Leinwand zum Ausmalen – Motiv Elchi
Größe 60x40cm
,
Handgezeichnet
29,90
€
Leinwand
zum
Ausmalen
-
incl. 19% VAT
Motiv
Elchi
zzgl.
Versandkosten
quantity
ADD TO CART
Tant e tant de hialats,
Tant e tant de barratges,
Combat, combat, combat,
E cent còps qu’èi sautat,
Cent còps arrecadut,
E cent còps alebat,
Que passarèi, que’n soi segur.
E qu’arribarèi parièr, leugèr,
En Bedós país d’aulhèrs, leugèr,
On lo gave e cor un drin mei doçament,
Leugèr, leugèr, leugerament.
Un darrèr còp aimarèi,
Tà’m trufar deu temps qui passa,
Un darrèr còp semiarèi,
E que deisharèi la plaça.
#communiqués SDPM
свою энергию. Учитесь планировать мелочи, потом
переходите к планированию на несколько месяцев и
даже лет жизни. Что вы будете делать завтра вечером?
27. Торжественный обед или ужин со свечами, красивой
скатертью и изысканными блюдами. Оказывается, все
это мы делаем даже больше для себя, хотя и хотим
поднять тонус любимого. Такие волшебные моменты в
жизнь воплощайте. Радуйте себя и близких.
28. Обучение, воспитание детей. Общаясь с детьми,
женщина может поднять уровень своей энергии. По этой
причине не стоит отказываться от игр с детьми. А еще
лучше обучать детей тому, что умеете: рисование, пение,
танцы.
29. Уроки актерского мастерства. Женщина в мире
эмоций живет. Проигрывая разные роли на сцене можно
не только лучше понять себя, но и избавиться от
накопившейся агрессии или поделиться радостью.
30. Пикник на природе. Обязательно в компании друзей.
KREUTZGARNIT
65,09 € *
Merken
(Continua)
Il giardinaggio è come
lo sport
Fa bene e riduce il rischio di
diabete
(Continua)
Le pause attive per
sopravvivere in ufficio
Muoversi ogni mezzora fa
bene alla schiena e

=-=-=-=-=

Goal of the exercise
When the line with "Tà’m trufar deu" is reached in the data above, start copying there, and copy each line exactly until the line with "даже лет жизни." has been copied; copy nothing else.

Answer to the problem
Tà’m trufar deu temps qui passa,
Un darrèr còp semiarèi,
E que deisharèi la plaça.
#communiqués SDPM
свою энергию. Учитесь планировать мелочи, потом
переходите к планированию на несколько месяцев и
даже лет жизни. Что вы будете делать завтра вечером?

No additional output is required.